Goal of the exercise – Quote, with no changes, the lines that run from the top of the material to the line with "CVE-2023-53237", both included.

Dataset excerpts –
- - -
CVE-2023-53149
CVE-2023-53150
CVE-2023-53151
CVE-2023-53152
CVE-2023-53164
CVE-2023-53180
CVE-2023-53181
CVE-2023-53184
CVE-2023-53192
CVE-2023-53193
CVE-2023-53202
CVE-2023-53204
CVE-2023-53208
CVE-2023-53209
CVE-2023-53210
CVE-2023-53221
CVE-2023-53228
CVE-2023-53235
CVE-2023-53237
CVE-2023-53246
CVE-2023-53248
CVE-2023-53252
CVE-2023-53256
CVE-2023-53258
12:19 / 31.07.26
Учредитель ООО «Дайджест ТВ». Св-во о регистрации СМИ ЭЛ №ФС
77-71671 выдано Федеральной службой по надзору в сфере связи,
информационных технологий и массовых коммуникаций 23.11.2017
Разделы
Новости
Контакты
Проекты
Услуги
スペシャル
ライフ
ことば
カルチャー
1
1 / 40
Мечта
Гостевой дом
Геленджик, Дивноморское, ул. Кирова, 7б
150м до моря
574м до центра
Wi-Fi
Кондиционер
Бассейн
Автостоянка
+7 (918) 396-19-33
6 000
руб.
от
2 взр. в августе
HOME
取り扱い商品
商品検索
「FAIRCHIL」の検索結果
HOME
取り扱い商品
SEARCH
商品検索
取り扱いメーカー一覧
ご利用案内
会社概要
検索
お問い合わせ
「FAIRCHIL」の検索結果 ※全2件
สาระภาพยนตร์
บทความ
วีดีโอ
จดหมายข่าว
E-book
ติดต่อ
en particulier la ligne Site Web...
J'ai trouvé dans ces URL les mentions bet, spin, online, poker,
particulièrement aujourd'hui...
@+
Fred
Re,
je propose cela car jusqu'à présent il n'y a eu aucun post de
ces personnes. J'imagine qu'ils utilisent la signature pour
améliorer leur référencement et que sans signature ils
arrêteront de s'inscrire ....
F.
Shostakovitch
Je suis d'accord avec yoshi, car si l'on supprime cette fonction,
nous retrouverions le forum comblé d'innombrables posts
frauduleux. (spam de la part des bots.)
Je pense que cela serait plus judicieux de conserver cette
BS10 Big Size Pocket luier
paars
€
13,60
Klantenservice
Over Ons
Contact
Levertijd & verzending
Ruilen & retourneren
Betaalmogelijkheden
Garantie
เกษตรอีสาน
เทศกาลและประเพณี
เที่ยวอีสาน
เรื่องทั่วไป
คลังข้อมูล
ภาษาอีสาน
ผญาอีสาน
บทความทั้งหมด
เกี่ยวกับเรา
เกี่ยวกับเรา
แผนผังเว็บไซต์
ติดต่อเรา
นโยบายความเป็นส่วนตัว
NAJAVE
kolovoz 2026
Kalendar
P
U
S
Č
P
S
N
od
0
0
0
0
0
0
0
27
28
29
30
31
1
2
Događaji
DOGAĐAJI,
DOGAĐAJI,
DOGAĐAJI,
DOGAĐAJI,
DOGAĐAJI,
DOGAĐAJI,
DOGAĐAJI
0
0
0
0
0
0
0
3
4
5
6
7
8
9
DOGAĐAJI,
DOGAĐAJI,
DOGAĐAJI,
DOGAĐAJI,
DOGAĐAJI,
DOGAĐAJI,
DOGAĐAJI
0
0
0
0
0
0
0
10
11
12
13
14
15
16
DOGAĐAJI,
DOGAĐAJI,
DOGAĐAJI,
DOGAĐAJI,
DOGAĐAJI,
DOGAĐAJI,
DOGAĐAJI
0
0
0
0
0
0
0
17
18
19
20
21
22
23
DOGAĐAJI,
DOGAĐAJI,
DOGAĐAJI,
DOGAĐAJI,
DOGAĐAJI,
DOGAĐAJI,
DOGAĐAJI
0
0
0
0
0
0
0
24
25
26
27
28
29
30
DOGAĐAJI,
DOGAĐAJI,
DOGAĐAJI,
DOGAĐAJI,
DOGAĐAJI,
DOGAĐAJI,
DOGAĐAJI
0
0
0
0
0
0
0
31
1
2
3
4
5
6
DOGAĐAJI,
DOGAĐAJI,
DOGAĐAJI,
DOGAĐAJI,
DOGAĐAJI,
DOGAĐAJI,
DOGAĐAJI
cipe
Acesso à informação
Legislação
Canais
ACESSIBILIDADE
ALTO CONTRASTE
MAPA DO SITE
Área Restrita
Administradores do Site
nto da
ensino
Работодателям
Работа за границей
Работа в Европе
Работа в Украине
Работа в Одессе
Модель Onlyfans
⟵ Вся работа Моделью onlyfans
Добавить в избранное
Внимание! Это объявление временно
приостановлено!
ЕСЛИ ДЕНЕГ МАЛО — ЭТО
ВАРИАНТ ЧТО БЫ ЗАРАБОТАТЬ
- - -
Your solution –
CVE-2023-53149
CVE-2023-53150
CVE-2023-53151
CVE-2023-53152
CVE-2023-53164
CVE-2023-53180
CVE-2023-53181
CVE-2023-53184
CVE-2023-53192
CVE-2023-53193
CVE-2023-53202
CVE-2023-53204
CVE-2023-53208
CVE-2023-53209
CVE-2023-53210
CVE-2023-53221
CVE-2023-53228
CVE-2023-53235
CVE-2023-53237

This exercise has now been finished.